(Items listed in a dataset)
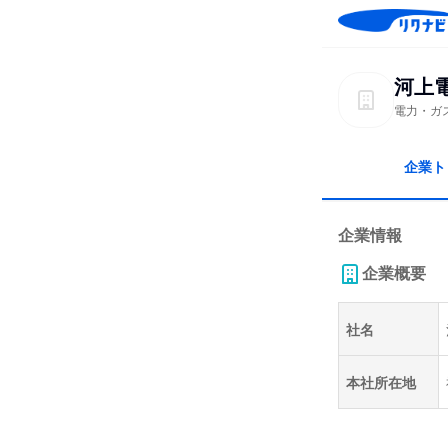
河上
電力・ガ
企業ト
企業情報
企業概要
社名
本社所在地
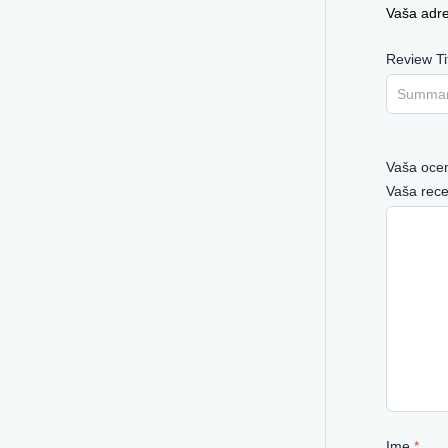
Vaša adre
Review Ti
Vaša oc
Vaša rec
Ime
*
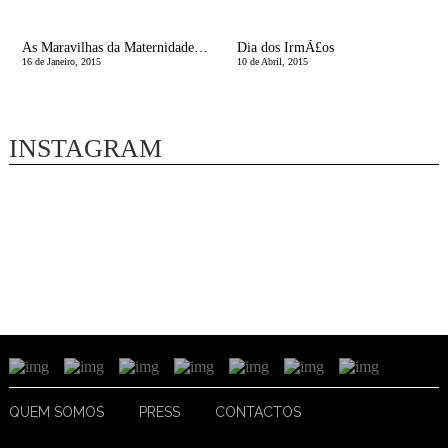
As Maravilhas da Maternidade | Eu nÃ£o estava Preparada para Isto
Dia dos IrmÃ£os
16 de Janeiro, 2015
10 de Abril, 2015
INSTAGRAM
QUEM SOMOS
PRESS
CONTACTOS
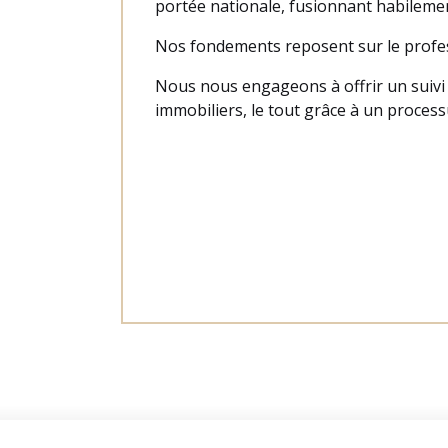
portée nationale, fusionnant habilemen
Nos fondements reposent sur le profess
Nous nous engageons à offrir un suivi
immobiliers, le tout grâce à un processu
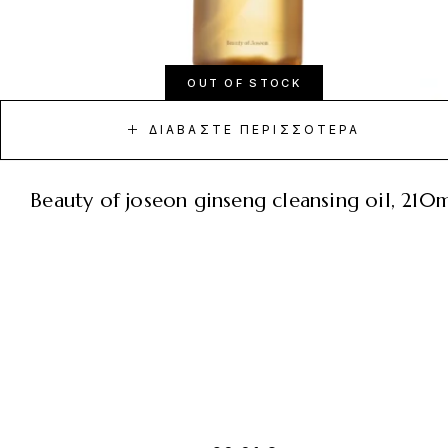
OUT OF STOCK
ΔΙΑΒΆΣΤΕ ΠΕΡΙΣΣΌΤΕΡΑ
beauty of joseon ginseng cleansing oil, 210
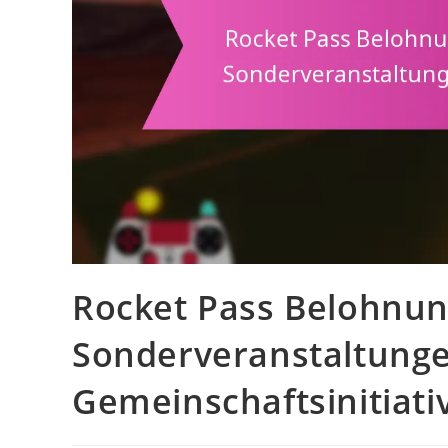
Rocket Pass Belohnu
Sonderveranstaltunge
Gemeinschaftsinitiati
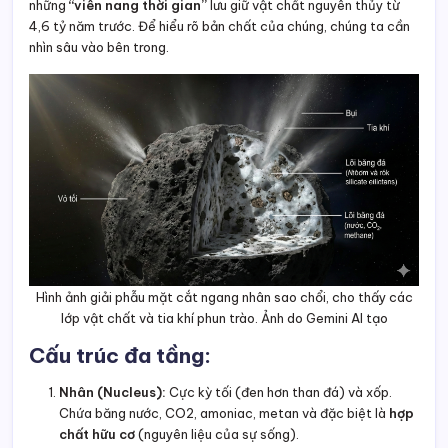
những
“viên nang thời gian”
lưu giữ vật chất nguyên thủy từ
4,6 tỷ năm trước. Để hiểu rõ bản chất của chúng, chúng ta cần
nhìn sâu vào bên trong.
Hình ảnh giải phẫu mặt cắt ngang nhân sao chổi, cho thấy các
lớp vật chất và tia khí phun trào. Ảnh do Gemini AI tạo
Cấu trúc đa tầng:
Nhân (Nucleus):
Cực kỳ tối (đen hơn than đá) và xốp.
Chứa băng nước, CO2, amoniac, metan và đặc biệt là
hợp
chất hữu cơ
(nguyên liệu của sự sống).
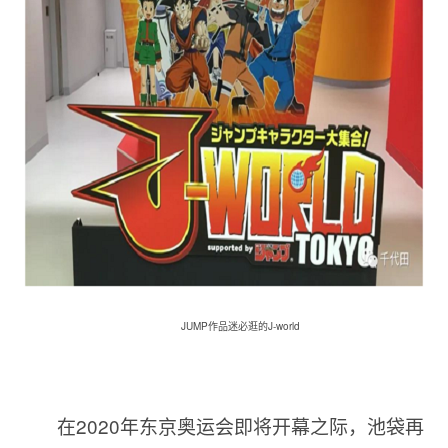
JUMP作品迷必逛的
J-world
在
2020年东京奥运会即将开幕之际，池袋再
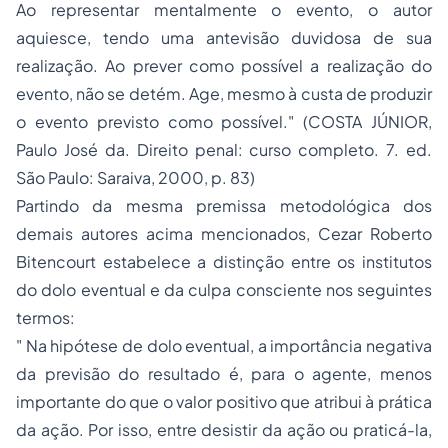
Ao representar mentalmente o evento, o autor
aquiesce, tendo uma antevisão duvidosa de sua
realização. Ao prever como possível a realização do
evento, não se detém. Age, mesmo à custa de produzir
o evento previsto como possível." (COSTA JÚNIOR,
Paulo José da. Direito penal: curso completo. 7. ed.
São Paulo: Saraiva, 2000, p. 83)
Partindo da mesma premissa metodológica dos
demais autores acima mencionados, Cezar Roberto
Bitencourt estabelece a distinção entre os institutos
do dolo eventual e da culpa consciente nos seguintes
termos:
" Na hipótese de dolo eventual, a importância negativa
da previsão do resultado é, para o agente, menos
importante do que o valor positivo que atribui à prática
da ação. Por isso, entre desistir da ação ou praticá-la,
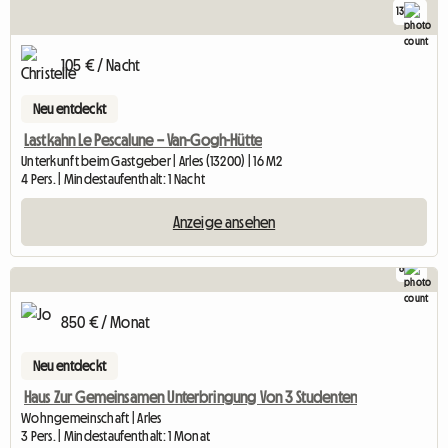
13
105 € / Nacht
Neu entdeckt
Lastkahn Le Pescalune – Van-Gogh-Hütte
Unterkunft beim Gastgeber | Arles (13200) | 16 M2
4 Pers. | Mindestaufenthalt: 1 Nacht
Anzeige ansehen
8
850 € / Monat
Neu entdeckt
Haus Zur Gemeinsamen Unterbringung Von 3 Studenten
Wohngemeinschaft | Arles
3 Pers. | Mindestaufenthalt: 1 Monat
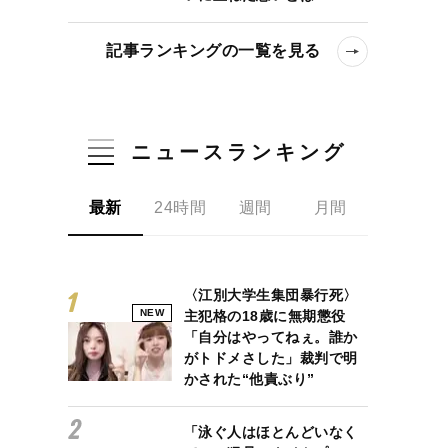
記事ランキングの一覧を見る
ニュースランキング
最新
24時間
週間
月間
する政策介入に対する世代間の見解の相違
〈江別大学生集団暴行死〉
NEW
主犯格の18歳に無期懲役
「自分はやってねぇ。誰か
がトドメさした」裁判で明
かされた“他責ぶり”
「泳ぐ人はほとんどいなく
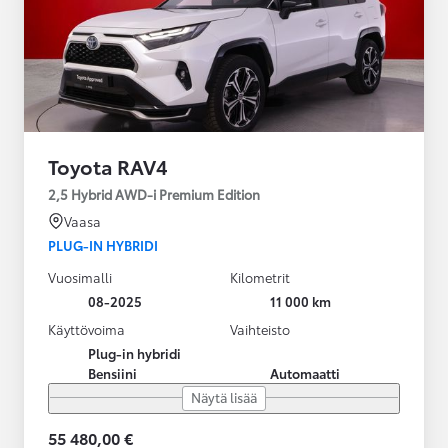
Toyota RAV4
2,5 Hybrid AWD-i Premium Edition
Vaasa
PLUG-IN HYBRIDI
Vuosimalli
Kilometrit
08-2025
11 000 km
Käyttövoima
Vaihteisto
Plug-in hybridi
Bensiini
Automaatti
Näytä lisää
55 480,00 €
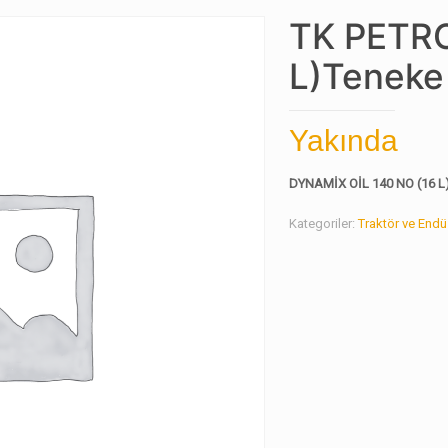
TK PETRO
L)Teneke
Yakında
DYNAMİX OİL 140 NO (16 L
Kategoriler:
Traktör ve Endüs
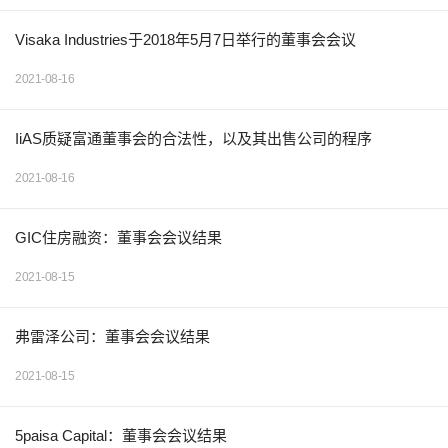
Visaka Industries于2018年5月7日举行的董事会会议
2021-08-16
IiAS质疑富通董事会的合法性，以及其出售公司的程序
2021-08-16
GIC住房融资：董事会会议结果
2021-08-15
弗雷泽公司：董事会会议结果
2021-08-15
5paisa Capital：董事会会议结果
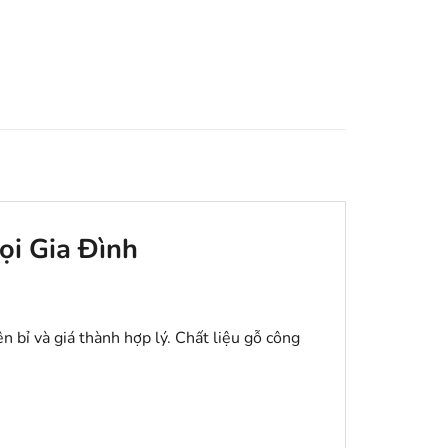
ọi Gia Đình
n bỉ và giá thành hợp lý. Chất liệu gỗ công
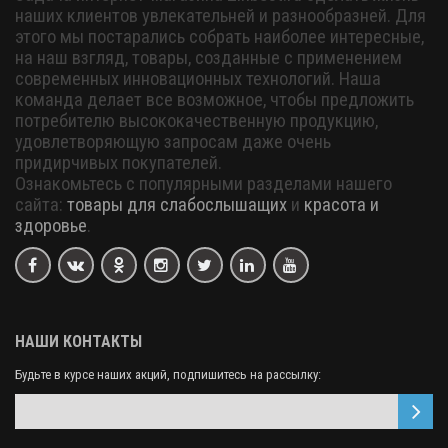
наших клиентов увлекательней и разнообразней. Для
этого мы постарались собрать наиболее интересные,
на наш взгляд, товары, созданные с применением
современных инновационных технологий. Наша
команда делает все возможное, чтобы предложить
потребителю высококачественную продукцию,
удовлетворяющую запросам даже очень
придирчивых покупателей.
Ознакомьтесь с популярными разделами нашего
сайта:
товары для слабослышащих
и
красота и
здоровье
.
НАШИ КОНТАКТЫ
Будьте в курсе наших акций, подпишитесь на рассылку:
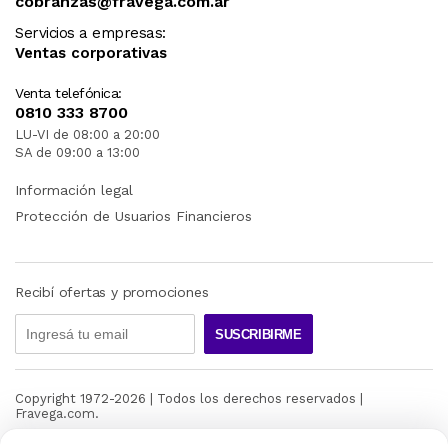
cobranzas@fravega.com.ar
Servicios a empresas:
Ventas corporativas
Venta telefónica:
0810 333 8700
LU-VI de 08:00 a 20:00
SA de 09:00 a 13:00
Información legal
Protección de Usuarios Financieros
Recibí ofertas y promociones
SUSCRIBIRME
Copyright 1972-
2026
| Todos los derechos reservados |
Fravega.com.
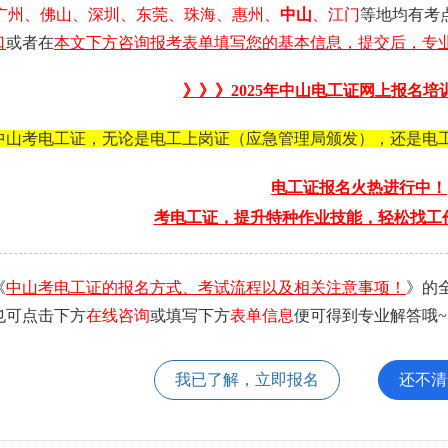
广州、佛山、深圳、东莞、珠海、惠州、
中山
、江门
等地均有考
口
或者在
本文下方咨询报考表单填写您的基本信息，提交后，专业
》》》2025年
中山电工证
网上报名培
中山考电工证，无论是电工上岗证（应急管理局颁发），还是电
电工证报名火热进行中！
考电工证，提升特种作业技能，轻松找工
《
中山考电工证的报名方式、考试流程以及相关注意事项！
》的
也可点击下方
在线咨询
或填写下方
表单信息
便可得到专业解答哦~
我已了解，立即报名
还不清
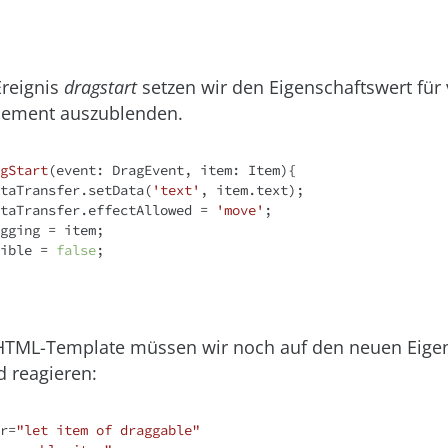
Ereignis
dragstart
setzen wir den Eigenschaftswert für 
ement auszublenden.
gStart
(
event: DragEvent, item: Item
)
{

dataTransfer.setData(
'text'
, item.text);

dataTransfer.effectAllowed = 
'move'
;

gging = item;

sible = 
false
;

HTML-Template müssen wir noch auf den neuen Eigen
 reagieren:
r
=
"let item of draggable"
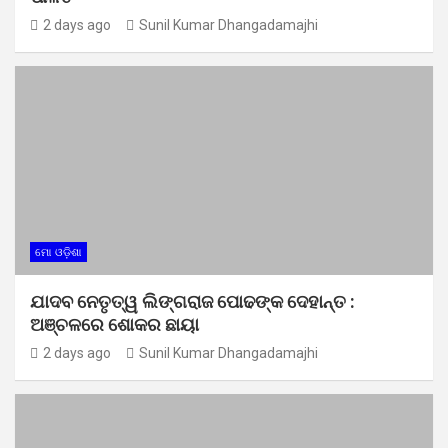
2 days ago
Sunil Kumar Dhangadamajhi
ମୋ ଓଡ଼ିଶା
ଯାଦବ ନେତୃତ୍ୱ ଲିଙ୍ଗରାଜ ପୋଢଙ୍କ ଦେହାନ୍ତ :
ଅଞ୍ଚଳରେ ଶୋକର ଛାୟା
2 days ago
Sunil Kumar Dhangadamajhi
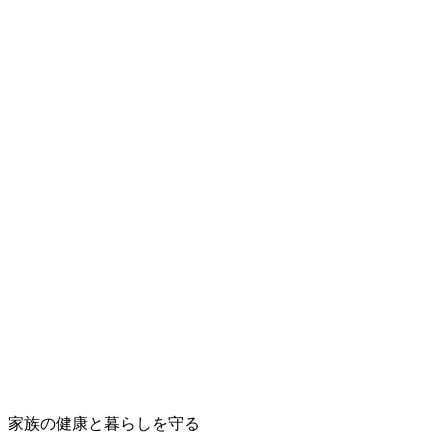
家族の健康と暮らしを守る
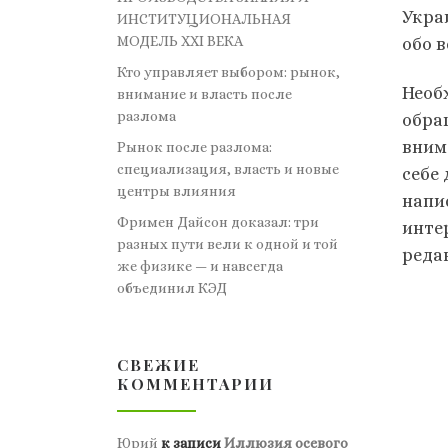
Укра
ИНСТИТУЦИОНАЛЬНАЯ
МОДЕЛЬ XXI ВЕКА
обо 
Кто управляет выбором: рынок,
Необ
внимание и власть после
разлома
обра
вним
Рынок после разлома:
специализация, власть и новые
себе 
центры влияния
напи
Фримен Дайсон доказал: три
инте
разных пути вели к одной и той
реда
же физике — и навсегда
объединил КЭД
СВЕЖИЕ
КОММЕНТАРИИ
Юрий
к записи
Иллюзия осевого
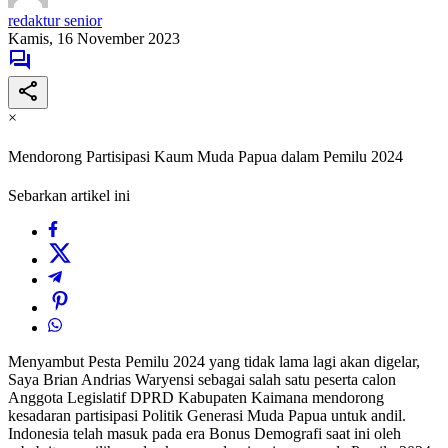
redaktur senior
Kamis, 16 November 2023
×
Mendorong Partisipasi Kaum Muda Papua dalam Pemilu 2024
Sebarkan artikel ini
Menyambut Pesta Pemilu 2024 yang tidak lama lagi akan digelar,
Saya Brian Andrias Waryensi sebagai salah satu peserta calon
Anggota Legislatif DPRD Kabupaten Kaimana mendorong
kesadaran partisipasi Politik Generasi Muda Papua untuk andil.
Indonesia telah masuk pada era Bonus Demografi saat ini oleh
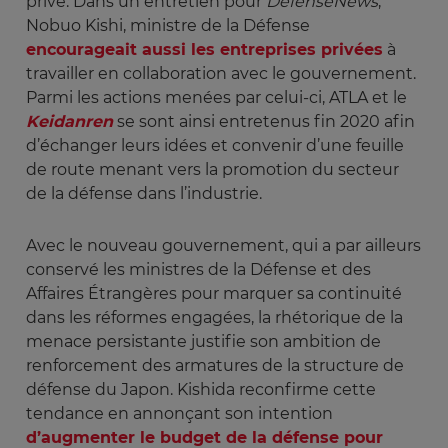
privé. Dans un entretien pour
DefenseNews
,
Nobuo Kishi, ministre de la Défense
encourageait aussi les entreprises privées
à
travailler en collaboration avec le gouvernement.
Parmi les actions menées par celui-ci, ATLA et le
Keidanren
se sont ainsi entretenus fin 2020 afin
d’échanger leurs idées et convenir d’une feuille
de route menant vers la promotion du secteur
de la défense dans l’industrie.
Avec le nouveau gouvernement, qui a par ailleurs
conservé les ministres de la Défense et des
Affaires Étrangères pour marquer sa continuité
dans les réformes engagées, la rhétorique de la
menace persistante justifie son ambition de
renforcement des armatures de la structure de
défense du Japon. Kishida reconfirme cette
tendance en annonçant son intention
d’augmenter le budget de la défense pour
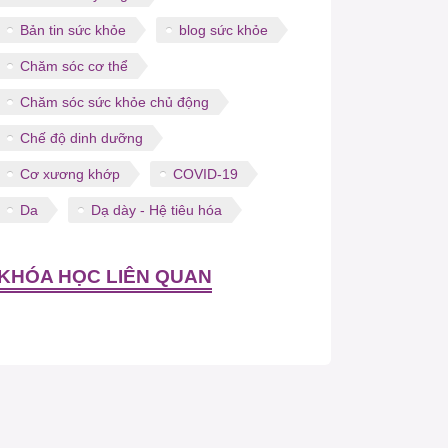
Bản tin sức khỏe
blog sức khỏe
Chăm sóc cơ thể
Chăm sóc sức khỏe chủ động
Chế độ dinh dưỡng
Cơ xương khớp
COVID-19
Da
Dạ dày - Hệ tiêu hóa
KHÓA HỌC LIÊN QUAN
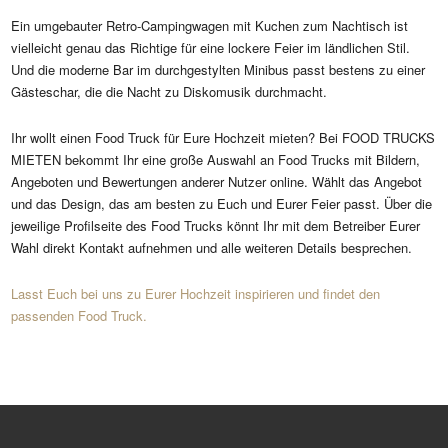
Ein umgebauter Retro-Campingwagen mit Kuchen zum Nachtisch ist
vielleicht genau das Richtige für eine lockere Feier im ländlichen Stil.
Und die moderne Bar im durchgestylten Minibus passt bestens zu einer
Gästeschar, die die Nacht zu Diskomusik durchmacht.
Ihr wollt einen Food Truck für Eure Hochzeit mieten? Bei FOOD TRUCKS
MIETEN bekommt Ihr eine große Auswahl an Food Trucks mit Bildern,
Angeboten und Bewertungen anderer Nutzer online. Wählt das Angebot
und das Design, das am besten zu Euch und Eurer Feier passt. Über die
jeweilige Profilseite des Food Trucks könnt Ihr mit dem Betreiber Eurer
Wahl direkt Kontakt aufnehmen und alle weiteren Details besprechen.
Lasst Euch bei uns zu Eurer Hochzeit inspirieren und findet den
passend
en
Food Truck.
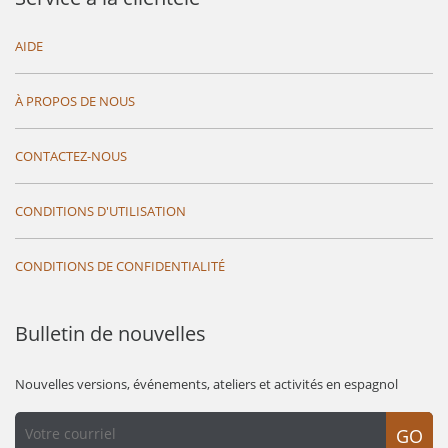
AIDE
À PROPOS DE NOUS
CONTACTEZ-NOUS
CONDITIONS D'UTILISATION
CONDITIONS DE CONFIDENTIALITÉ
Bulletin de nouvelles
Nouvelles versions, événements, ateliers et activités en espagnol
GO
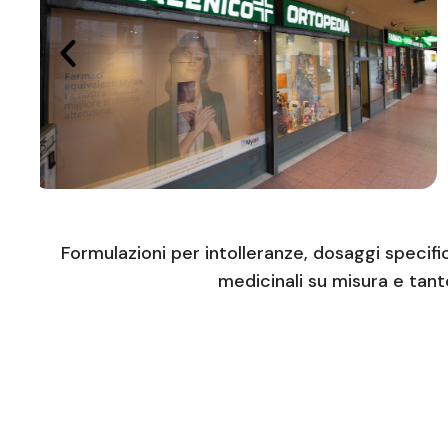
Formulazioni per intolleranze, dosaggi specifi
medicinali su misura e tanto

> Directions
From the first line above to the line containing "Nos fondements reposent sur le profess", repeat each line exactly. Pictures stay out.

> Exercise result
河上
電力・ガ
企業ト
企業情報
企業概要
社名
本社所在地
Vaša adre
Review Ti
Vaša oc
Vaša rec
Ime
*
As Maravilhas da Maternidade | Eu nÃ£o estava Preparada para Isto
Dia dos IrmÃ£os
16 de Janeiro, 2015
10 de Abril, 2015
INSTAGRAM
QUEM SOMOS
PRESS
CONTACTOS
portée nationale, fusionnant habilemen
Nos fondements reposent sur le profess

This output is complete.